AUTHOR=Zhao Yun , Min Ting , Chen Miaojin , Wang Hongxun , Zhu Changqing , Jin Rong , Allan Andrew C. , Lin-Wang Kui , Xu Changjie 

TITLE=The Photomorphogenic Transcription Factor PpHY5 Regulates Anthocyanin Accumulation in Response to UVA and UVB Irradiation

JOURNAL=Frontiers in Plant Science

VOLUME=Volume 11 - 2020

YEAR=2021

URL=https://www.frontiersin.org/journals/plant-science/articles/10.3389/fpls.2020.603178

DOI=10.3389/fpls.2020.603178

ISSN=1664-462X

ABSTRACT=Red coloration contributes to fruit quality and is determined by anthocyanin content in peach.
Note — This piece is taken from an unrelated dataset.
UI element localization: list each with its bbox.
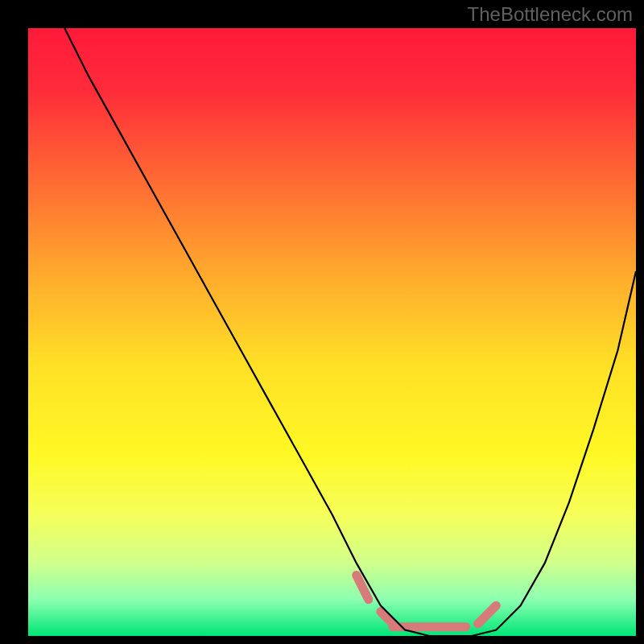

Our previous study illustrated that anthocyanin accumulation is strongly regulated by light, and the effect of induction differs according to light quality. Here we showed that both UVA and UVB irradiation promoted anthocyanin biosynthesis in ‘Hujingmilu’ peach fruit, and a combination of UVA and UVB had additional effects. The expression of anthocyanin biosynthesis and light signaling related genes, including transcription factor genes and light signaling elements, were induced following UV irradiation as early as 6 h post-treatment, earlier than apparent change in coloration which occurred at 72 h. To investigate the molecular mechanisms for UVA- and UVB-induced anthocyanin accumulation, the genes encoding ELONGATED HYPOCOTYL 5 (HY5), CONSTITUTIVE PHOTOMORPHOGENIC1 (COP1), Cryptochrome (CRY) and UV RESISTANCE LOCUS 8 (UVR8) in peach were isolated and characterized through functional complementation in corresponding Arabidopsis mutants. PpHY5 and PpCOP1.1 restored hypocotyl elongation and anthocyanin content in Arabidopsis mutants under white light; while PpCRY1 and PpUVR8.1 restored AtHY5 expression in Arabidopsis mutants in response to UV irradiation. Arabidopsis PpHY5/hy5 transgenic lines accumulated higher amounts of anthocyanin under UV supplementation (compared with white light only), especially when UVA and UVB were applied together. These data indicates that PpHY5, acting as AtHY5 counterpart, was a vital regulator in UVA and UVB signaling pathway. In peach, the expression of PpHY5 was up-regulated by UVA and UVB, and PpHY5 positively regulated both its own transcription by interacting with an E-box in its own promoter, and activated the transcription of the downstream anthocyanin biosynthetic genes PpCHS1, PpCHS2 and PpDFR1 as well as the transcription factor gene PpMYB10.1. In summary, functional evidence supports a role of PpHY5 in UVA and UVB light transduction pathway controlling anthocyanin biosynthesis in peach fruit. This is via up-regulation of expression of genes encoding biosynthetic enzymes, as well as the transcription factor PpMYB10.1 and PpHY5 itself.